Runtuhnya Pertahanan Udara Israel di Hadapan Serangan Rudal Iran
Serangan balasan Iran terhadap rezim Zionis menandai babak baru dalam konfrontasi militer yang selama ini hanya terjadi di level proksi dan serangan terbatas. Dalam peristiwa yang disebut sebagai “riwayat al-Fath”, pasukan bersenjata Iran berhasil menembus sistem pertahanan udara Israel yang selama ini dianggap paling canggih dan berlapis di kawasan Timur Tengah.
Serangan tersebut tidak hanya mengenai wilayah sipil, tetapi juga melumpuhkan beberapa fasilitas militer strategis, menjadikan ini sebagai momen genting bagi keamanan nasional Israel. Dilaporkan bahwa berbagai rudal presisi tinggi dan senjata jarak jauh milik Iran digunakan dalam serangan tersebut, menghantam banyak titik sensitif yang sebelumnya diyakini tak tersentuh oleh sistem pertahanan seperti Iron Dome, David’s Sling, dan Arrow.
Keberhasilan ini mengejutkan para pengamat militer global karena menunjukkan bahwa teknologi militer Israel ternyata dapat ditembus jika dihadapkan pada volume dan kecanggihan serangan simultan yang masif. Pemimpin Tertinggi Iran, Imam Sayyid Ali Khamenei, dalam pernyataannya pada 26 Juni 2025, menyebut peristiwa ini sebagai salah satu “nikmat ilahi terbesar” yang dikaruniakan kepada bangsa Iran.

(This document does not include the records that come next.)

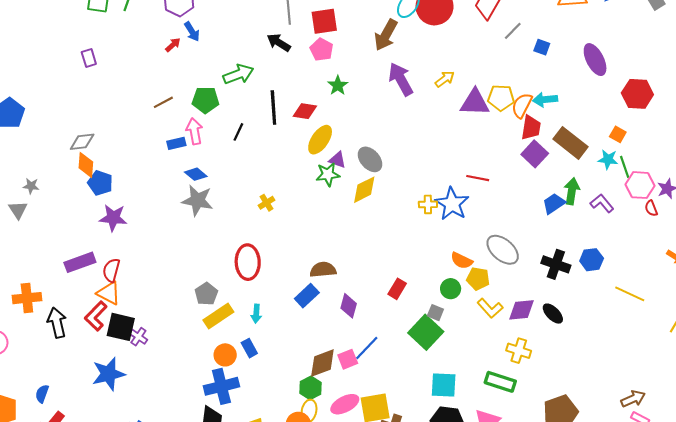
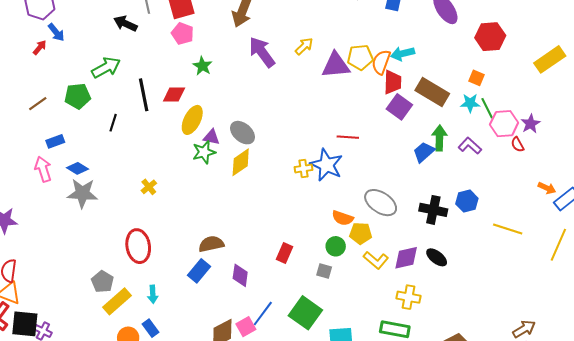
black arrow: (279, 43) -> (125, 24), moved
pink arrow: (194, 131) -> (43, 169), moved
green square: (426, 332) -> (305, 313), moved

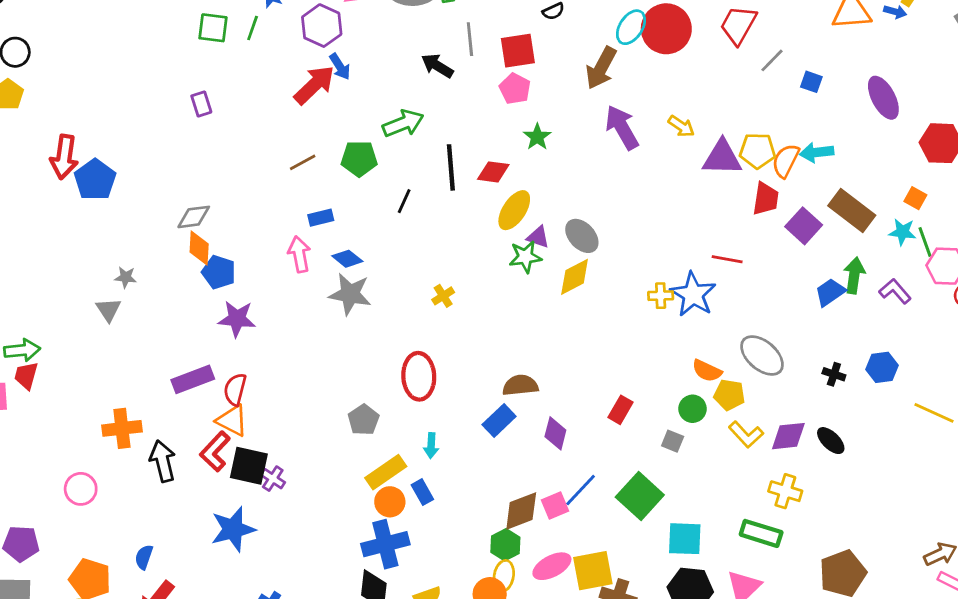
yellow arrow: (304, 46) -> (681, 126), turned 72
red arrow: (40, 47) -> (314, 85), size x2.0
red trapezoid: (393, 82) -> (766, 199), moved
black cross: (433, 210) -> (834, 374), size x0.6
yellow rectangle: (117, 301) -> (386, 472), moved

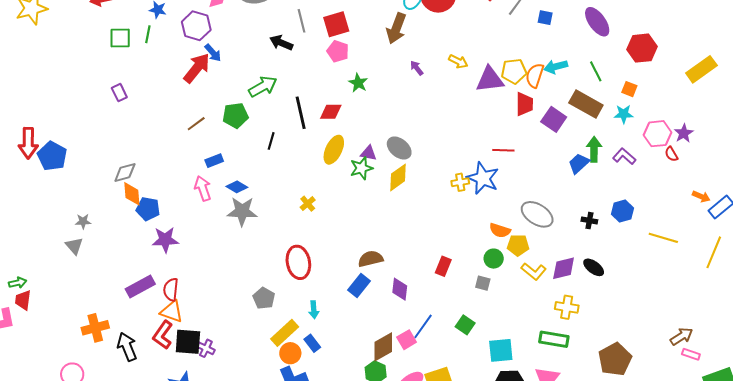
purple arrow: (622, 127) -> (417, 68), size x0.5
yellow ellipse: (514, 210) -> (334, 150), moved
green line: (925, 242) -> (596, 71), moved
green arrow: (22, 350) -> (18, 283), size x0.7
green square: (640, 496) -> (465, 325), size x0.6

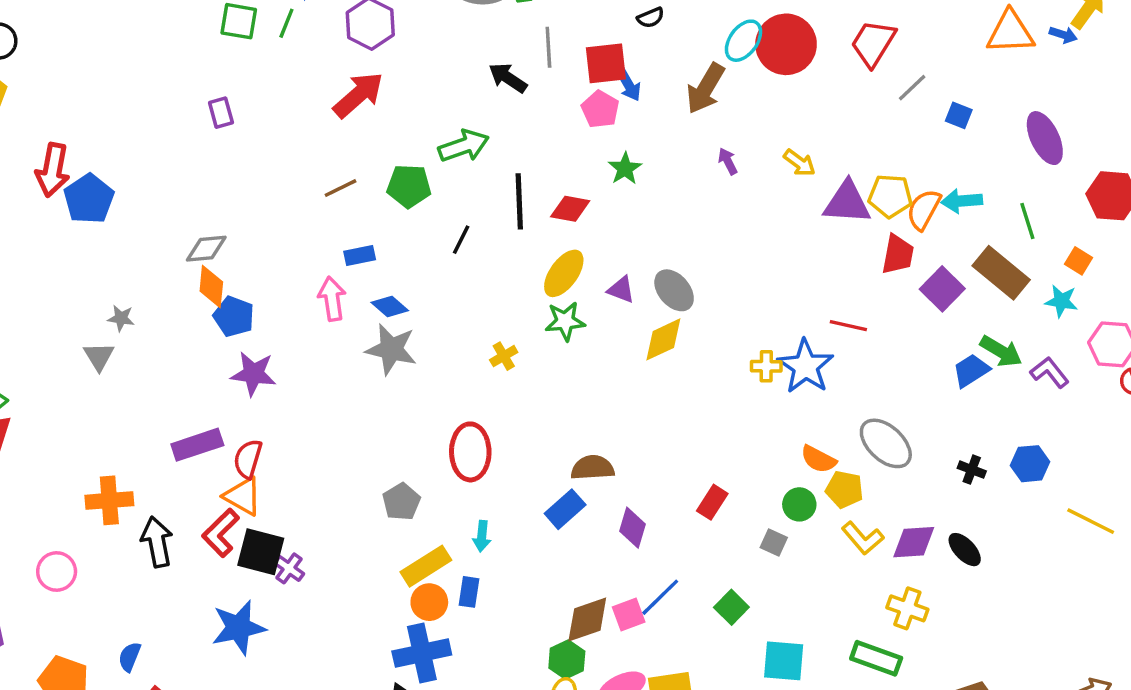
blue arrow: (213, 53) -> (629, 85), moved
green arrow: (594, 149) -> (1001, 351), turned 110
green star: (361, 168) -> (565, 321), moved
blue rectangle: (312, 343) -> (469, 592), turned 36

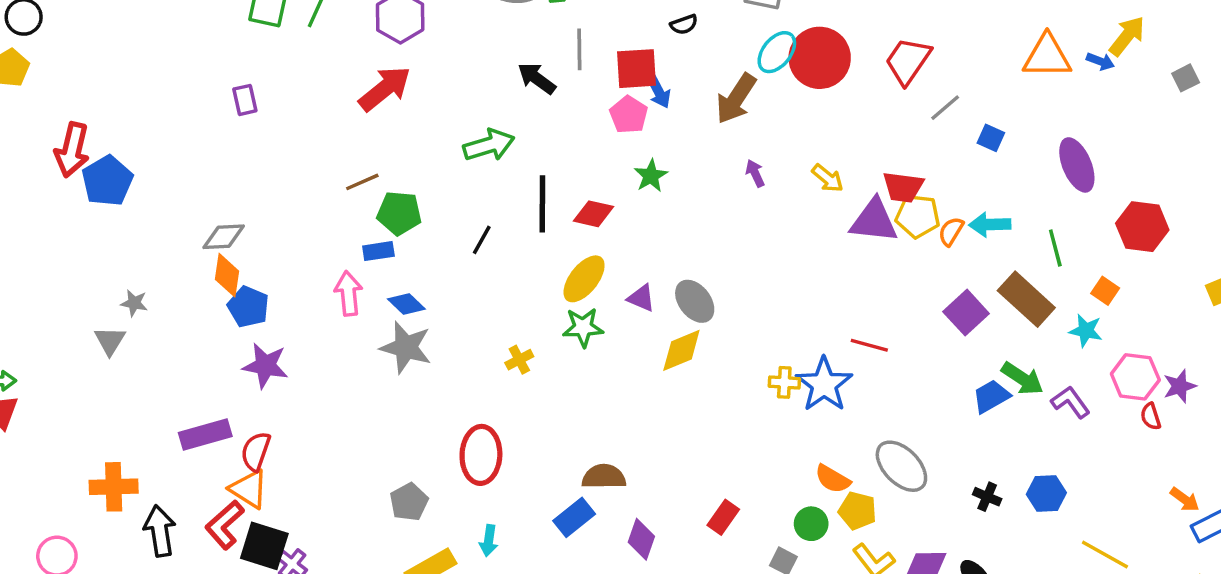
green pentagon: (409, 186) -> (399, 213), moved
orange semicircle: (924, 209) -> (951, 231), size x0.7
red trapezoid: (898, 254) -> (903, 187), moved, turned 84

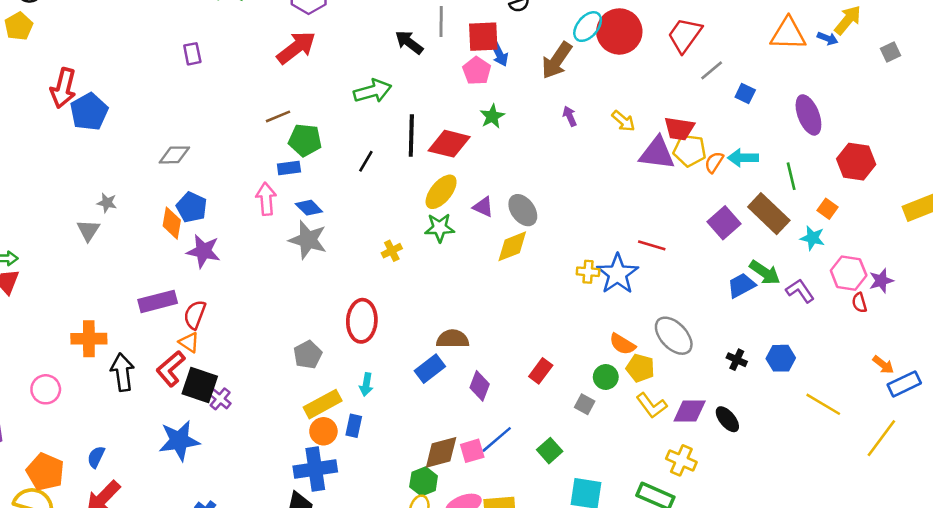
red diamond: (594, 214) -> (449, 144), size x1.4
orange diamond: (227, 275) -> (172, 223), moved
orange triangle: (249, 489) -> (189, 342), size x0.7

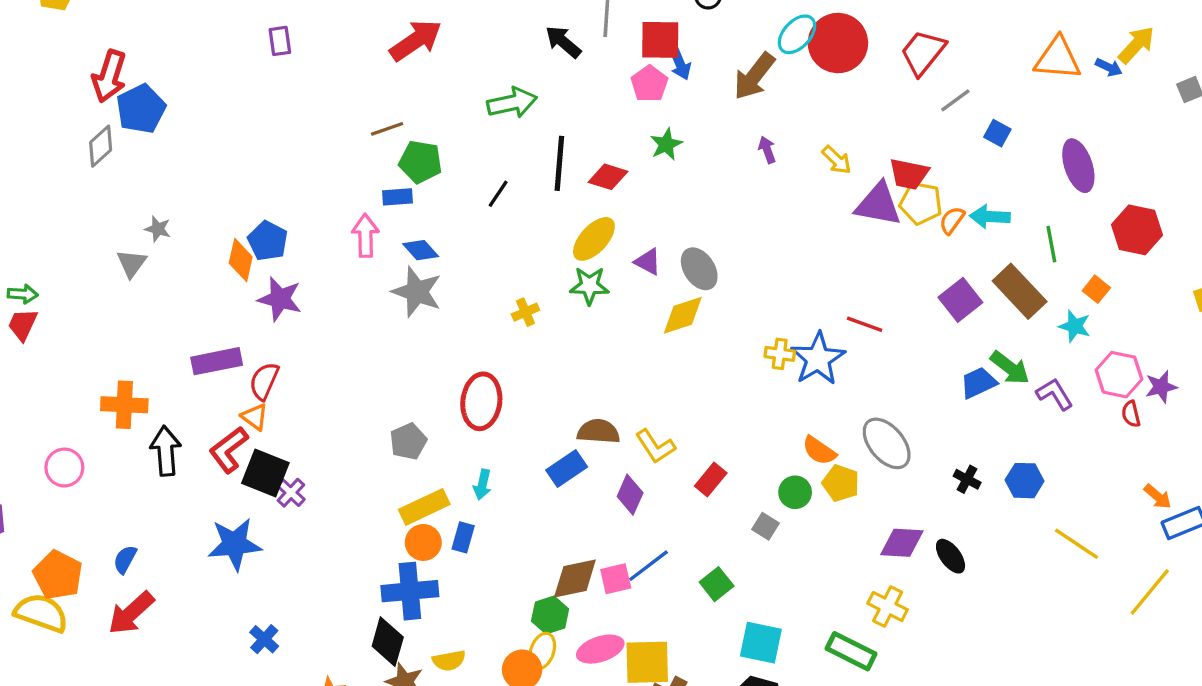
red diamond: (449, 144) -> (608, 177), size x0.7
gray diamond: (174, 155) -> (101, 146), moved, turned -44
yellow L-shape: (652, 405) -> (655, 446), moved

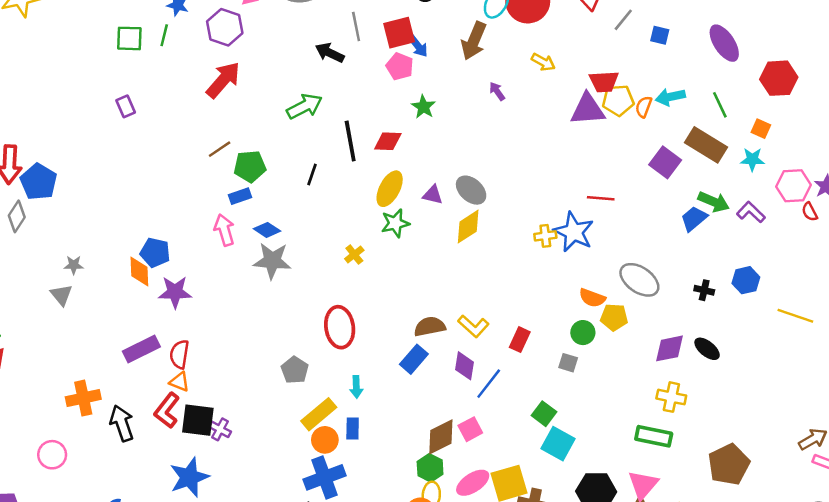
yellow arrow: (837, 160) -> (543, 62), moved
blue line: (648, 566) -> (489, 384), moved
cyan square: (761, 643) -> (558, 444), moved, turned 32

Ia menegaskan bahwa keberhasilan menembus pertahanan Israel adalah bukti nyata bahwa setiap bentuk agresi terhadap Republik Islam Iran akan dibalas dengan harga yang sangat mahal. Pesan ini ditujukan langsung kepada rezim Zionis dan sekutunya, bahwa keseimbangan kekuatan regional tidak lagi didominasi secara sepihak.
Runtuhnya sistem pertahanan Israel ini juga menjadi preseden bagi banyak negara di kawasan yang selama ini ragu akan kemampuan Iran dalam menghadapi kekuatan militer konvensional seperti milik Israel. Serangan ini menunjukkan bahwa Iran bukan hanya mampu menahan serangan, tetapi juga dapat melakukan pukulan balik yang terorganisir dan sangat merusak.
Banyak analis menyebut peristiwa ini sebagai titik balik dalam doktrin pertahanan Timur Tengah. Respons internasional pun bermunculan.
Sebagian pihak menyerukan deeskalasi agar konflik tidak meluas menjadi perang terbuka regional, sementara yang lain justru melihatnya sebagai pembuktian bahwa pendekatan tekanan maksimal terhadap Iran justru memicu respons militer yang lebih berbahaya. Serangan ini juga menjadi pukulan besar bagi intelijen Barat yang selama ini menganggap sistem pertahanan Israel nyaris kebal terhadap ancaman dari luar.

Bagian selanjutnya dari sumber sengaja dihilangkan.